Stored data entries
· · ·

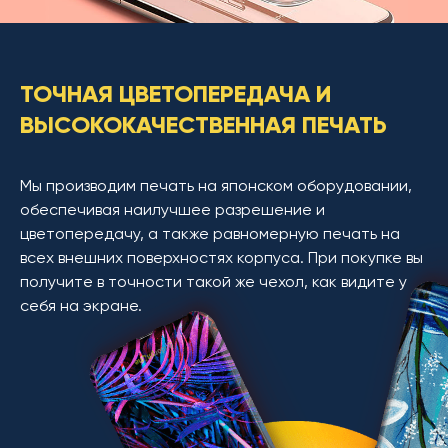
ТОЧНАЯ ЦВЕТОПЕРЕДАЧА И
ВЫСОКОКАЧЕСТВЕННАЯ ПЕЧАТЬ
Мы производим печать на японском оборудовании,
обеспечивая наилучшее разрешение и
цветопередачу, а также равномерную печать на
всех внешних поверхностях корпуса. При покупке вы
получите в точности такой же чехол, как видите у
себя на экране.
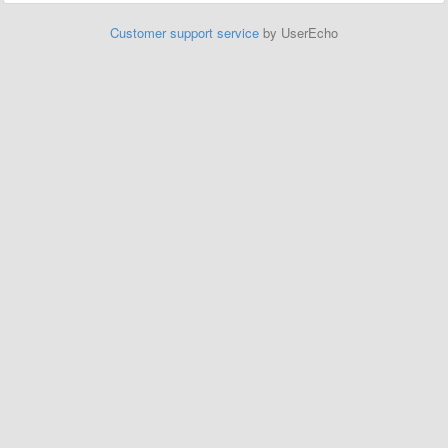
Customer support service
by UserEcho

· · ·

- Assignment
Pictures stay out; reproduce exactly the lines from the one containing "Мы производим печать" through the end of the data.

- Task output
Мы производим печать на японском оборудовании,
обеспечивая наилучшее разрешение и
цветопередачу, а также равномерную печать на
всех внешних поверхностях корпуса. При покупке вы
получите в точности такой же чехол, как видите у
себя на экране.
Customer support service
by UserEcho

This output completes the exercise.